EXTRACTED RECORDS:
+++
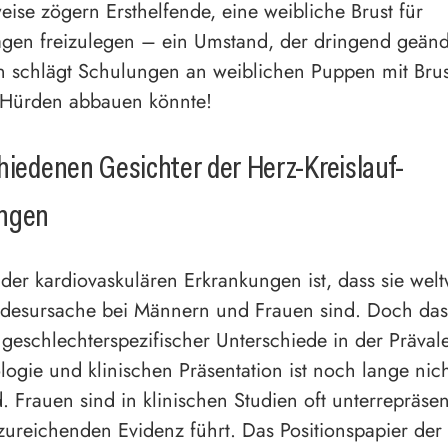
ise zögern Ersthelfende, eine weibliche Brust für
gen freizulegen – ein Umstand, der dringend geänd
 schlägt Schulungen an weiblichen Puppen mit Brust
r Hürden abbauen könnte!
hiedenen Gesichter der Herz-Kreislauf-
ngen
 der kardiovaskulären Erkrankungen ist, dass sie welt
odesursache bei Männern und Frauen sind. Doch das
 geschlechterspezifischer Unterschiede in der Präval
logie und klinischen Präsentation ist noch lange nic
. Frauen sind in klinischen Studien oft unterrepräsen
zureichenden Evidenz führt. Das Positionspapier de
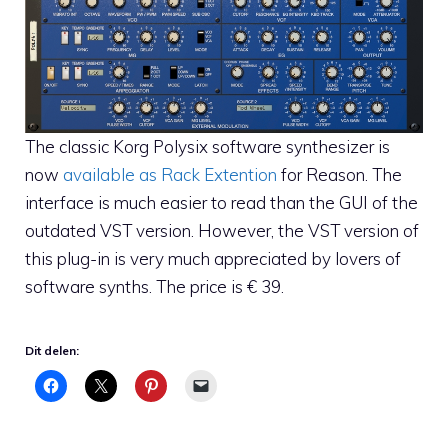
The classic Korg Polysix software synthesizer is
now
available as Rack Extention
for Reason. The
interface is much easier to read than the GUI of the
outdated VST version. However, the VST version of
this plug-in is very much appreciated by lovers of
software synths. The price is € 39.
Dit delen:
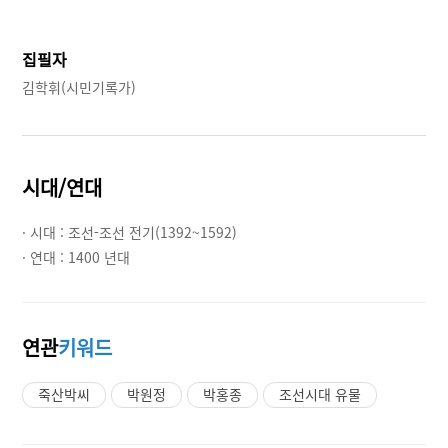
집필자
김학휘(시민기록가)
시대/연대
· 시대 :
조선-조선 전기(1392~1592)
· 연대 :
1400 년대
연관
키워드
죽산박씨
박원정
박홍종
조선시대 유물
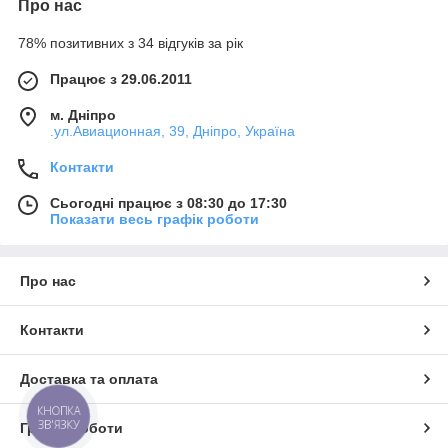
Про нас
78% позитивних з 34 відгуків за рік
Працює з 29.06.2011
м. Дніпро
.ул.Авиационная, 39, Дніпро, Україна
Контакти
Сьогодні працює з 08:30 до 17:30
Показати весь графік роботи
Про нас
Контакти
Доставка та оплата
КНОПКА
ЗВ'ЯЗКУ
Графік роботи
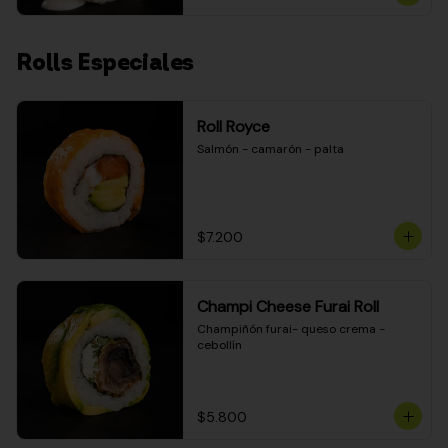
Rolls Especiales
Roll Royce
Salmón - camarón - palta
$7.200
Champi Cheese Furai Roll
Champiñón furai- queso crema - 
cebollín
$5.800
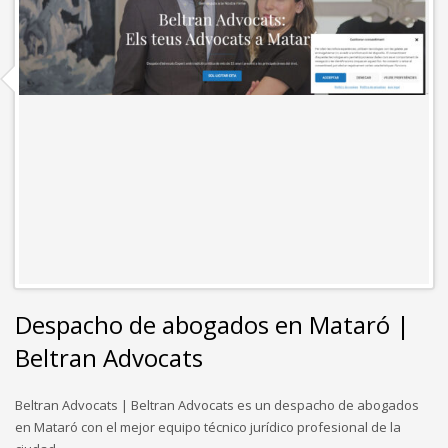
Despacho de abogados en Mataró |
Beltran Advocats
Beltran Advocats | Beltran Advocats es un despacho de abogados
en Mataró con el mejor equipo técnico jurídico profesional de la
ciudad.
LIVE PREVIEW
SEE MORE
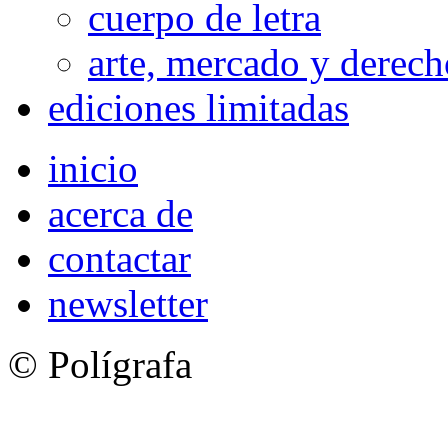
cuerpo de letra
arte, mercado y derech
ediciones limitadas
inicio
acerca de
contactar
newsletter
© Polígrafa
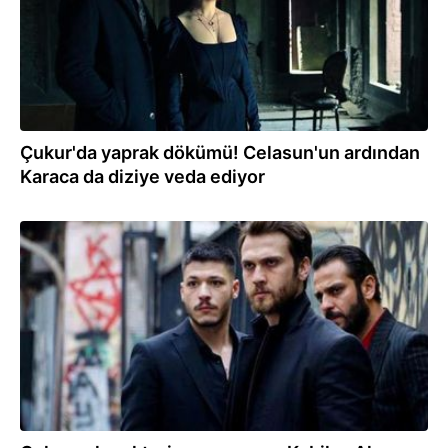
Çukur'da yaprak dökümü! Celasun'un ardından
Karaca da diziye veda ediyor
05.04.2021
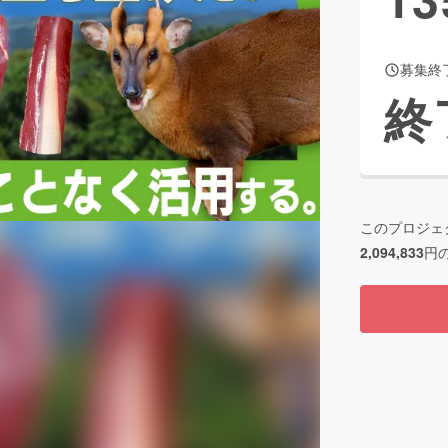
募集終
CAMPFIRE for Social Good
CAMPFIRE Creation
終
CAMPFIREふるさと納税
machi-ya
コミュニティ
このプロジェ
2,094,833
円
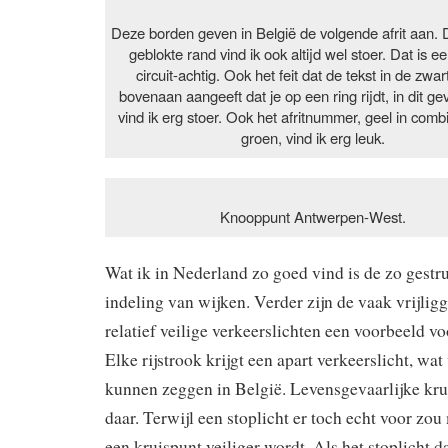
Deze borden geven in België de volgende afrit aan. 
geblokte rand vind ik ook altijd wel stoer. Dat is e
circuit-achtig. Ook het feit dat de tekst in de zwa
bovenaan aangeeft dat je op een ring rijdt, in dit ge
vind ik erg stoer. Ook het afritnummer, geel in comb
groen, vind ik erg leuk.
Knooppunt Antwerpen-West.
Wat ik in Nederland zo goed vind is de zo gestr
indeling van wijken. Verder zijn de vaak vrijlig
relatief veilige verkeerslichten een voorbeeld voo
Elke rijstrook krijgt een apart verkeerslicht, wat
kunnen zeggen in België. Levensgevaarlijke kru
daar. Terwijl een stoplicht er toch echt voor zo
een kruispunt veiliger wordt. Als het stoplicht d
+++
PROBLEM DESCRIPTION:
Now reproduce all of the entries precisely, with no pictures in the copy.

RESPONSE TO THE EXERCISE:
ise zögern Ersthelfende, eine weibliche Brust für
gen freizulegen – ein Umstand, der dringend geänd
 schlägt Schulungen an weiblichen Puppen mit Brust
r Hürden abbauen könnte!
hiedenen Gesichter der Herz-Kreislauf-
ngen
 der kardiovaskulären Erkrankungen ist, dass sie welt
odesursache bei Männern und Frauen sind. Doch das
 geschlechterspezifischer Unterschiede in der Präval
logie und klinischen Präsentation ist noch lange nic
. Frauen sind in klinischen Studien oft unterrepräsen
zureichenden Evidenz führt. Das Positionspapier de
The classic Korg Polysix software synthesizer is
now
available as Rack Extention
for Reason. The
interface is much easier to read than the GUI of the
outdated VST version. However, the VST version of
this plug-in is very much appreciated by lovers of
software synths. The price is € 39.
Dit delen:
집필자
김학휘(시민기록가)
시대/연대
· 시대 :
조선-조선 전기(1392~1592)
· 연대 :
1400 년대
연관
키워드
죽산박씨
박원정
박홍종
조선시대 유물
Про нас
78% позитивних з 34 відгуків за рік
Працює з 29.06.2011
м. Дніпро
.ул.Авиационная, 39, Дніпро, Україна
Контакти
Сьогодні працює з 08:30 до 17:30
Показати весь графік роботи
Про нас
Контакти
Доставка та оплата
КНОПКА
ЗВ'ЯЗКУ
Графік роботи
Rolls Especiales
Roll Royce
Salmón - camarón - palta
$7.200
Champi Cheese Furai Roll
Champiñón furai- queso crema - 
cebollín
$5.800
Despacho de abogados en Mataró |
Beltran Advocats
Beltran Advocats | Beltran Advocats es un despacho de abogados
en Mataró con el mejor equipo técnico jurídico profesional de la
ciudad.
LIVE PREVIEW
SEE MORE
cuerpo de letra
arte, mercado y derech
ediciones limitadas
inicio
acerca de
contactar
newsletter
© Polígrafa
Çukur'da yaprak dökümü! Celasun'un ardından
Karaca da diziye veda ediyor
05.04.2021
募集終
CAMPFIRE for Social Good
CAMPFIRE Creation
終
CAMPFIREふるさと納税
machi-ya
コミュニティ
このプロジェ
2,094,833
円
Deze borden geven in België de volgende afrit aan. 
geblokte rand vind ik ook altijd wel stoer. Dat is e
circuit-achtig. Ook het feit dat de tekst in de zwa
bovenaan aangeeft dat je op een ring rijdt, in dit ge
vind ik erg stoer. Ook het afritnummer, geel in comb
groen, vind ik erg leuk.
Knooppunt Antwerpen-West.
Wat ik in Nederland zo goed vind is de zo gestr
indeling van wijken. Verder zijn de vaak vrijlig
relatief veilige verkeerslichten een voorbeeld voo
Elke rijstrook krijgt een apart verkeerslicht, wat
kunnen zeggen in België. Levensgevaarlijke kru
daar. Terwijl een stoplicht er toch echt voor zo
een kruispunt veiliger wordt. Als het stoplicht d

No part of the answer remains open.